Thanks for the in-depth reply, it'll take me a few reads to fully digest...
I have no particular opinions guiding my preference for one AD tool over another. I'm happy to be educated as to the benefits of your approach.
There are some slides on the general code layout here
These are probably best used together -- watch the video and click through the updated slides to get an approximation of an updated experience...
OpenVSP is a large event driven GUI application.
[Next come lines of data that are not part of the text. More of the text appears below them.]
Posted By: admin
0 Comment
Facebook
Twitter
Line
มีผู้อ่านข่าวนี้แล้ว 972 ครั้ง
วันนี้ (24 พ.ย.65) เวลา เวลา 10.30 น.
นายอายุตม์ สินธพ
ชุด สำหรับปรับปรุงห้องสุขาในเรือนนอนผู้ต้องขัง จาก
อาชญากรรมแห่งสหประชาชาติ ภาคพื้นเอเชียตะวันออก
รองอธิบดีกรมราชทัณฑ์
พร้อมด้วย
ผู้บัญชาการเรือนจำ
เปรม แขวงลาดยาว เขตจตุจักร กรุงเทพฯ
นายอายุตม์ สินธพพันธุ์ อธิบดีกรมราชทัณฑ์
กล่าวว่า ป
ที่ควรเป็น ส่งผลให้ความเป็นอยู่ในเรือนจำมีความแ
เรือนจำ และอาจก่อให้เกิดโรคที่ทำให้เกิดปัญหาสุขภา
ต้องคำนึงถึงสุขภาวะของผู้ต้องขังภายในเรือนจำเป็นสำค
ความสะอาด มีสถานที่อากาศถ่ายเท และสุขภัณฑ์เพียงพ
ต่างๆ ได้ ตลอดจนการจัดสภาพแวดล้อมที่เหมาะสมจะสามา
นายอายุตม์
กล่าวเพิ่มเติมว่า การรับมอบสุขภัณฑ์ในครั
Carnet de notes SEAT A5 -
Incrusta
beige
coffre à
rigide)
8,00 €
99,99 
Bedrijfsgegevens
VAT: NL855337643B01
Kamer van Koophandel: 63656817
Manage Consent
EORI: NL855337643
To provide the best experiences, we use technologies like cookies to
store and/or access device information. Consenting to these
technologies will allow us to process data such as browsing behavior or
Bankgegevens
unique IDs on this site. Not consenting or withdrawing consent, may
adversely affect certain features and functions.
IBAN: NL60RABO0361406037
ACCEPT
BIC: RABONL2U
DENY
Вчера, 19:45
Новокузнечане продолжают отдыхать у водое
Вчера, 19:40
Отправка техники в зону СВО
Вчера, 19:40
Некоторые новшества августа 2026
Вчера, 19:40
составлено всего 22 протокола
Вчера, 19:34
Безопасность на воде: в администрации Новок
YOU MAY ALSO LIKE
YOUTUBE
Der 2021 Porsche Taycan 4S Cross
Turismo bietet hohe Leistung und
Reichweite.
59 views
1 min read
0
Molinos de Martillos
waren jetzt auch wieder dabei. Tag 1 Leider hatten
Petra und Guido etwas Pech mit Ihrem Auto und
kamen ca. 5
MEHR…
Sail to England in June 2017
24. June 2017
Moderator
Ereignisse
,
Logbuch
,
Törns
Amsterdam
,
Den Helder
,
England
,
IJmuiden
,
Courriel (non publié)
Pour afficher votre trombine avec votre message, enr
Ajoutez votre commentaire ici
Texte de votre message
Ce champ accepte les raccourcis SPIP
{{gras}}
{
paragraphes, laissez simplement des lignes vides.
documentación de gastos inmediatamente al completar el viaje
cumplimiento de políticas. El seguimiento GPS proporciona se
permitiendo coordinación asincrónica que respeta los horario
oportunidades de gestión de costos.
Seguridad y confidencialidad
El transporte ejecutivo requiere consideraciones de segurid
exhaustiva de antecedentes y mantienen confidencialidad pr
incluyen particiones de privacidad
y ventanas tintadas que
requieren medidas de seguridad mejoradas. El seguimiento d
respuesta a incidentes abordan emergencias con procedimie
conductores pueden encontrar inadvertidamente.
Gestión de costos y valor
Including libraries that are 'ours', it entails about 300,000 lines of C++. Since it is event driven, there is no simple way to describe the flow of execution.
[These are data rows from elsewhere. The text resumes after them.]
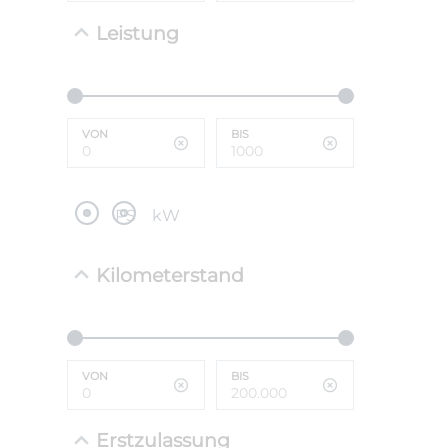
Leistung
NEFZ: Kraf
(komb./inn
CO2-Emissi
;ii WLTP: 
l/100km; 
VON
BIS
g/km; Lei
cm³; Kraftst
PS
kW
Kilometerstand
VON
BIS
Erstzulassung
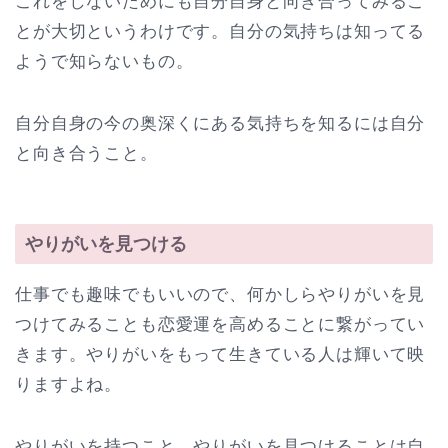
これをしないためにも自分自身と向き合ってみるこ
とが大切というわけです。自分の気持ちは知ってる
ようで知らないもの。
自分自身の今の奥深くにある気持ちを知るには自分
と向き合うこと。
やりがいを見つける
仕事でも趣味でもいいので、何かしらやりがいを見
つけてみることも恋愛運を高めることに繋がってい
きます。やりがいをもって生きている人は輝いて映
りますよね。
やりがいを持つこと、やりがいを見つけることは自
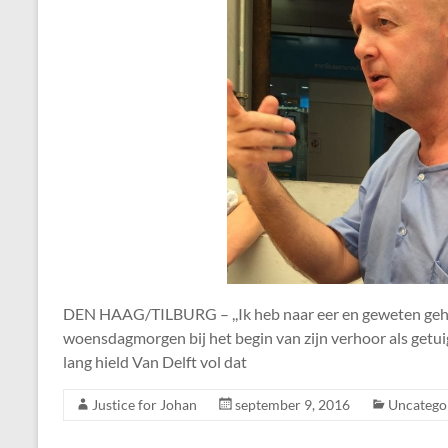
DEN HAAG/TILBURG – ,,Ik heb naar eer en geweten gehande
woensdagmorgen bij het begin van zijn verhoor als getui
lang hield Van Delft vol dat
Justice for Johan
september 9, 2016
Uncatego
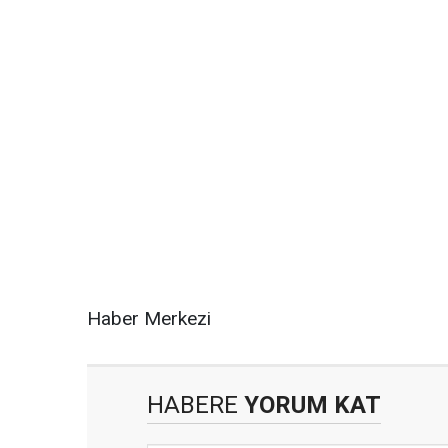
Haber Merkezi
HABERE
YORUM KAT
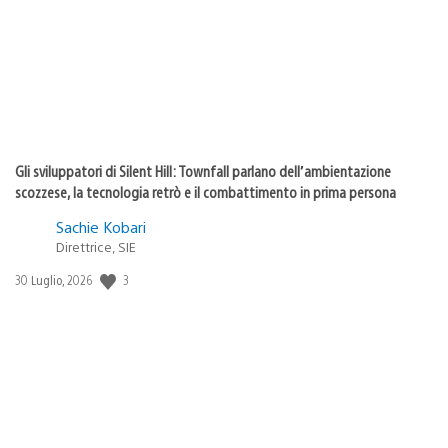
Gli sviluppatori di Silent Hill: Townfall parlano dell’ambientazione
scozzese, la tecnologia retrò e il combattimento in prima persona
Sachie Kobari
Direttrice, SIE
Data
3
30 Luglio, 2026
di
pubblicazione:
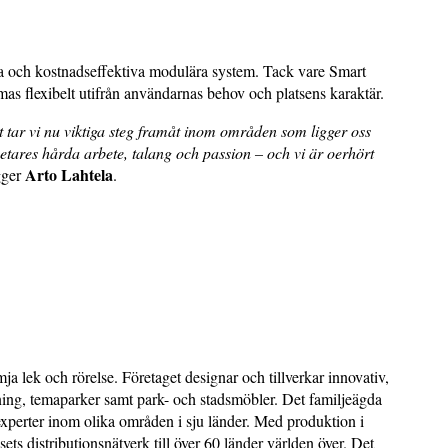
ra och kostnadseffektiva modulära system. Tack vare Smart
rmas flexibelt utifrån användarnas behov och platsens karaktär.
t tar vi nu viktiga steg framåt inom områden som ligger oss
etares hårda arbete, talang och passion – och vi är oerhört
Arto Lahtela
ägger
.
ämja lek och rörelse. Företaget designar och tillverkar innovativ,
ning, temaparker samt park- och stadsmöbler. Det familjeägda
experter inom olika områden i sju länder. Med produktion i
ts distributionsnätverk till över 60 länder världen över. Det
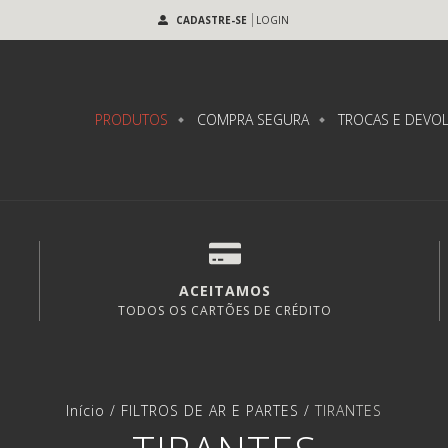
CADASTRE-SE
LOGIN
PRODUTOS
COMPRA SEGURA
TROCAS E DEVO
ACEITAMOS
TODOS OS CARTÕES DE CRÉDITO
Início
/
FILTROS DE AR E PARTES
/
TIRANTES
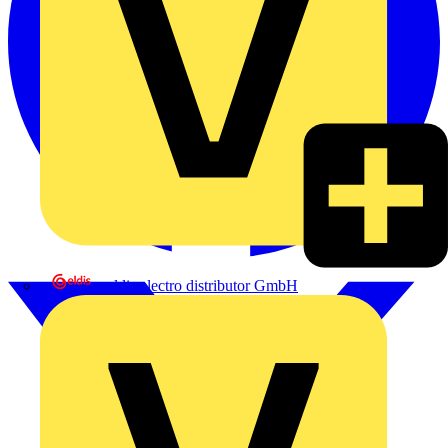
eldis electro distributor GmbH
Most numerical codes that one would consider using AD tools have relatively simple control flow.
1) Set up the problem (set variables or read a text file)
2) Do the algorithm
3) Dump our results to file.
This is clearly not the case for OpenVSP. In the application, control flow can go in any direction at any time -- it isn't useful to think of differentiating that.
OpenVSP's code is roughly divided into three chunks:
1) Geometry core
2) GUI
3) 3D Graphics stuff (OpenGL)
It is possible to compile just the geometry core into a stand-alone executable, or a library that can be linked into other programs.
I think we would not want to do any AD on parts 2) and 3). There really is no point and they are hopelessly complex and irrelevant to the differentiation workflow that matters to us.
Ideally, we don't need to touch much of 1) (only parts of it). Unfortunately, some of our core libraries will undoubtedly get pulled into the mix.
The relevant use case is based around optimization. Basically speaking, the non-differentiated code path is something like this...
1) Build a model up, or read in a *.vsp3 file.
2) Update() the model -- this generates the Piecewise Bezier Surfaces that are the true geometry, and then also generates a wireframe from that to be displayed on screen.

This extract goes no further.